22. China Promotes Ocean Carbon Sinks as Key to Confront Climate Change
China’s environmental authority has vowed to promote carbon sinks in the ocean as a key part of the country’s efforts to confront climate change and fulfill its goals to achieve peak carbon before 2030 and carbon neutrality before 2060. Carbon sinks are natural or artificial reservoirs that absorb and store carbon from the atmosphere through physical and biological mechanisms. The Ministry of Ecology and Environment has been urging local governments to accelerate ecological restoration of oceanic ecology and organizing monitoring and evaluation on carbon sinks in the ocean. Steadily strengthening the capability of the ocean’s carbon sinks is a key step to realize China’s carbon goals. Over the next five years, China will also improve its measuring and monitoring of carbon sinks, promote carbon sink trading, and explore ways to build a platform for forest and grassland carbon sink trading, the Xinhua News Agency reported.
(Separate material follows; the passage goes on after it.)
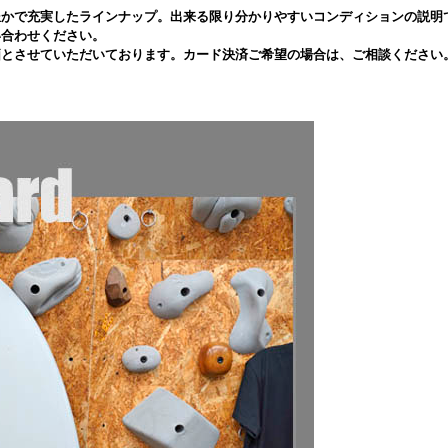
豊かで充実したラインナップ。出来る限り分かりやすいコンディションの説明
い合わせください。
価とさせていただいております。カード決済ご希望の場合は、ご相談ください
23. Student Develops Magnetic System to Extract Microplastics from Water
Microplastics, fragments smaller than five millimeters, have been found at the bottom of the world’s deepest ocean trench and lodged in Arctic sea ice. Fionn Ferreira, a chemistry student, has a solution to extract microplastics from water. Ferreira mixed vegetable oil with iron oxide powder to create a magnetic liquid, ferrofluid. He then blended in microplastics from everyday items. After the microplastics attached to the ferrofluid, Ferreira used a magnet to remove the solution and leave behind only water. Following 5,000 tests, Ferreira’s method was 87% effective at extracting microplastics. Ferreira is in the process of designing a device that uses magnetic extraction to capture microplastics as water flows past. The device will fit inside water pipes to continuously extract plastic fragments from water flow. Another system could be fitted to ships to extract plastics from the ocean, and another could work in homes.